A certificate of insurance from your subcontractor does not protect you from this exclusion — the fix requires action on your own policy, not your sub's.
If you are a general contractor who hires subcontractors, there is a good chance your general liability policy has quietly had a significant piece of coverage removed from it. The endorsement responsible is called CG 22 94 — formally titled the Exclusion of Damage to Work Performed by Subcontractors on Your Behalf — and most contractors do not know it is in their policy until a claim is denied.
This article explains exactly what CG 22 94 does, why carriers are using it more frequently, how it interacts with completed operations coverage, and what you can do to protect yourself. If your broker has never specifically discussed this endorsement with you, that conversation is overdue.
What CG 22 94 Actually Does
To understand CG 22 94 you first need to understand the coverage it is removing. Standard commercial general liability policies include what is called the products-completed operations hazard — coverage for bodily injury and property damage that occurs after your work is finished and the project has been turned over to the owner. This is completed operations coverage, and for general contractors who hire subcontractors, it is one of the most important coverages in the policy.
Within the standard CGL policy there is an exclusion that bars coverage for damage to your own work arising out of that work. However, the standard policy includes an important exception to that exclusion — damage that was caused by a subcontractor working on your behalf is still covered. That exception is what allows a general contractor to have coverage when a subcontractor's faulty work causes property damage after project completion.
CG 22 94 removes that exception. When this endorsement is added to your policy, the subcontractor carve-back disappears — and with it, the completed operations coverage for damage caused by your subcontractors' work. The result is that if a subcontractor's faulty work causes property damage after project completion, your CGL policy will not respond to that claim. The carrier will deny coverage based on the endorsement.
Just as importantly, the endorsement also removes your right to a legal defense for those claims. Defense costs — attorney fees, expert witnesses, deposition costs — are covered by your CGL policy independently of whether the claim is ultimately paid. When CG 22 94 eliminates coverage for the underlying claim, it eliminates the defense obligation as well. That means you are paying out of pocket to defend a claim that your policy will not indemnify, which can cost tens of thousands of dollars even on claims that are ultimately resolved in your favor.
A Real World Example
You are a general contractor who built a commercial building two years ago. The electrical work was performed by a licensed subcontractor. The building owner calls to report that a wiring defect caused a fire that damaged a significant portion of the building. They are looking to you, as the GC, for compensation.
Without CG 22 94 on your policy:
Your CGL policy responds to the claim. Your carrier defends you, covers the cost of the investigation, and ultimately pays the settlement or judgment — then pursues the electrical subcontractor's carrier for reimbursement. Your out of pocket cost is limited to your deductible.
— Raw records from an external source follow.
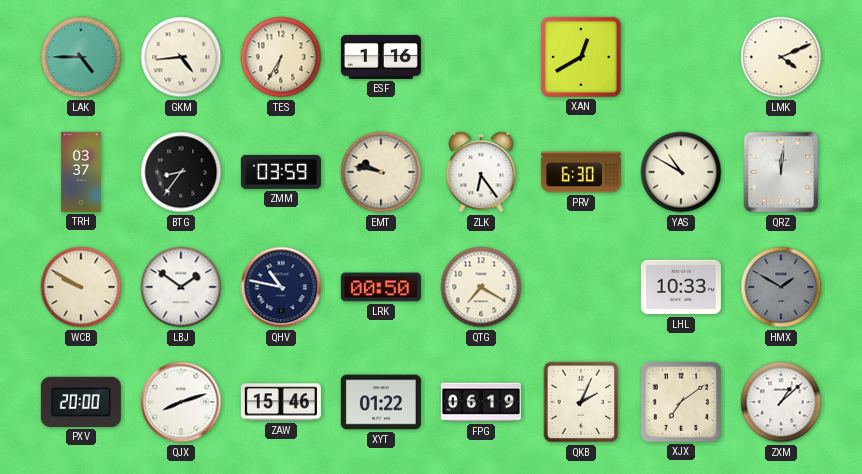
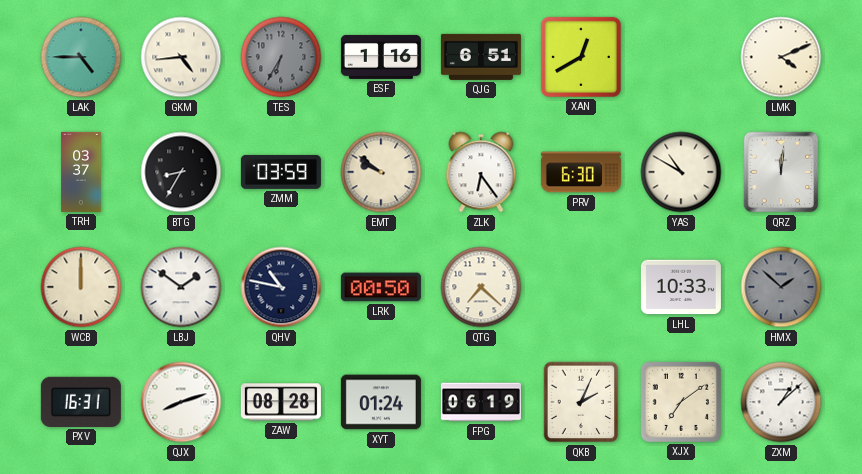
TES dial: cream -> grey
QJG: none -> 6:51
BTG: 8:36 -> 8:35
EMT: 9:47 -> 9:51
WCB: 9:50 -> 12:00
QTG: 7:20 -> 7:22
HMX: 1:50 -> 1:52
PXV: 20:00 -> 16:31
ZAW: 15:46 -> 08:28
XYT: 01:22 -> 01:24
With CG 22 94 on your policy:
Your carrier denies the claim citing the CG 22 94 endorsement. You are responsible for your own legal defense costs and any settlement or judgment. If the electrical subcontractor's policy has adequate limits and does not have its own exclusions, you may be able to pursue them — but you are doing so with your own money while the litigation is active. If the subcontractor's policy is inadequate, has lapsed, or has exclusions of its own, you may have no recovery at all.
Why Carriers Are Using This Exclusion More Frequently
The increasing use of CG 22 94 is a market response to losses. Carriers who write general contractor CGL policies have taken significant hits from completed operations claims tied to subcontractor work — particularly in residential construction, where water intrusion, fire, and structural defect claims involving multiple subcontractors have been expensive and difficult to resolve. Rather than exiting the market entirely, carriers began adding CG 22 94 to manage their exposure.
The endorsement is particularly common in the excess and surplus lines market — the specialty market where contractors with difficult risk profiles, certain project types, or loss histories are placed when standard carriers decline to write them. If your policy has been placed in the E&S market, the likelihood of encountering CG 22 94 or a proprietary equivalent is higher than in the admitted market.
It also appears more frequently at renewal than at inception — carriers who have been writing a contractor's account may add the endorsement when renewing rather than when initially placing coverage, particularly if the contractor's loss history has developed or if the carrier's underwriting appetite has shifted. Many contractors are unaware the endorsement was added at renewal because they do not read the endorsement schedule carefully when they receive their renewal documents.
How CG 22 94 Interacts with Completed Operations Coverage
Completed operations coverage is the component of a CGL policy that covers claims arising after project completion — the long tail of construction liability. For general contractors, completed operations exposure is significant because construction defect claims frequently surface months or years after a project is finished and occupied. The standard completed operations aggregate limit is the pool of coverage available for all such claims during the policy period.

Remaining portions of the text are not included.